*Prompt*.
Retype, word for word, each line between the lines holding "Služby a Servis" and "Щастлив ден: Петък е идеалният ден да се", inclusive, and leave the rest of the data alone.

■ ■ ■ ■ ■ ■ ■

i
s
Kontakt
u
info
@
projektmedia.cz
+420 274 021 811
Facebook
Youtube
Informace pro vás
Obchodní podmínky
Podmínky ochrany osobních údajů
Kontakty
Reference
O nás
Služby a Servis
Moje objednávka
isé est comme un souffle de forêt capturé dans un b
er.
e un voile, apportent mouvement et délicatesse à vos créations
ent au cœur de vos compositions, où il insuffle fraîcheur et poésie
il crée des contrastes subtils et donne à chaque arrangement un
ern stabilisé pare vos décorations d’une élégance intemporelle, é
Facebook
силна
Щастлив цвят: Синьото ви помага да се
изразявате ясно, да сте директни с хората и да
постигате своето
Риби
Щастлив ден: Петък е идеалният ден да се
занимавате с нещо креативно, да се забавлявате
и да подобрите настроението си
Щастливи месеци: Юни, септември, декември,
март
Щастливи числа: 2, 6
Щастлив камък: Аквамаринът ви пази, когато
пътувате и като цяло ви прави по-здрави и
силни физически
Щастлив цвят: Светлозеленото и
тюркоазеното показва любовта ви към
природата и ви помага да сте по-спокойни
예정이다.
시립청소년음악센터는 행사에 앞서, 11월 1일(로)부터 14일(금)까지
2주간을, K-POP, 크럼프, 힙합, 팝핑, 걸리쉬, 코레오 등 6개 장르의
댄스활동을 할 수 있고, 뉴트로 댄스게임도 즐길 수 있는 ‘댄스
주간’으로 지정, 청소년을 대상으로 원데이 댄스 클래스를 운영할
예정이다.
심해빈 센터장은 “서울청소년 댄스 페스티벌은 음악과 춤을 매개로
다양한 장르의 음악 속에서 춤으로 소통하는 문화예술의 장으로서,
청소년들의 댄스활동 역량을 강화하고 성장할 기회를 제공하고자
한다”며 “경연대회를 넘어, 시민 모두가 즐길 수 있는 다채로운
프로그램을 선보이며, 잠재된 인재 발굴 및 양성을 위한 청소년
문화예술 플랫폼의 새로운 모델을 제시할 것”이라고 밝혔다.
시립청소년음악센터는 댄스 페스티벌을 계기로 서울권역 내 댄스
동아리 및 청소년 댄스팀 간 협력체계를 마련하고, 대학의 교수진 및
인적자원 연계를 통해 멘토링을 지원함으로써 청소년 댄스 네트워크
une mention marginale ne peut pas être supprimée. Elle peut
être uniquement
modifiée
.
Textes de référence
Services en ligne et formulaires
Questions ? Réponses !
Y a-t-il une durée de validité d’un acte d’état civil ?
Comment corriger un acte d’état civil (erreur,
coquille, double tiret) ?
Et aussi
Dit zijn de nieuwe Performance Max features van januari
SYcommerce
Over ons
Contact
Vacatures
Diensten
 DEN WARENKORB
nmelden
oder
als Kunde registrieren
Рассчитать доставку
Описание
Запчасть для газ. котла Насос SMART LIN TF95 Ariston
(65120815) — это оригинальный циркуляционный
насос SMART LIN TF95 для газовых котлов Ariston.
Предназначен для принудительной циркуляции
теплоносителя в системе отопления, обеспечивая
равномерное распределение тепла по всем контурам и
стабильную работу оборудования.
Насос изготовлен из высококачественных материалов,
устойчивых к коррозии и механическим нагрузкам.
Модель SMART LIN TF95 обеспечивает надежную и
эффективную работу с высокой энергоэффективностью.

■ ■ ■ ■ ■ ■ ■

*Your solution*.
Služby a Servis
Moje objednávka
isé est comme un souffle de forêt capturé dans un b
er.
e un voile, apportent mouvement et délicatesse à vos créations
ent au cœur de vos compositions, où il insuffle fraîcheur et poésie
il crée des contrastes subtils et donne à chaque arrangement un
ern stabilisé pare vos décorations d’une élégance intemporelle, é
Facebook
силна
Щастлив цвят: Синьото ви помага да се
изразявате ясно, да сте директни с хората и да
постигате своето
Риби
Щастлив ден: Петък е идеалният ден да се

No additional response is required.